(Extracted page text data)
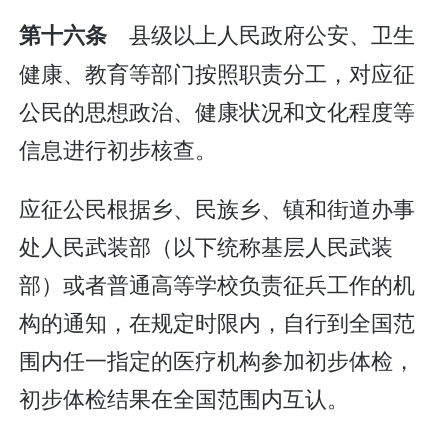
县级以上人民政府公安、卫生
第十六条
健康、教育等部门按照职责分工，对应征
公民的思想政治、健康状况和文化程度等
信息进行初步核查。
应征公民根据乡、民族乡、镇和街道办事
处人民武装部（以下统称基层人民武装
部）或者普通高等学校负责征兵工作的机
构的通知，在规定时限内，自行到全国范
围内任一指定的医疗机构参加初步体检，
初步体检结果在全国范围内互认。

#### [Exercise directions]
Exactly as they appear, print the lines from the one holding "健康、教育等部门按照职责分工，对应征" through the final line of the entries, and no others.

#### [Exercise response]
健康、教育等部门按照职责分工，对应征
公民的思想政治、健康状况和文化程度等
信息进行初步核查。
应征公民根据乡、民族乡、镇和街道办事
处人民武装部（以下统称基层人民武装
部）或者普通高等学校负责征兵工作的机
构的通知，在规定时限内，自行到全国范
围内任一指定的医疗机构参加初步体检，
初步体检结果在全国范围内互认。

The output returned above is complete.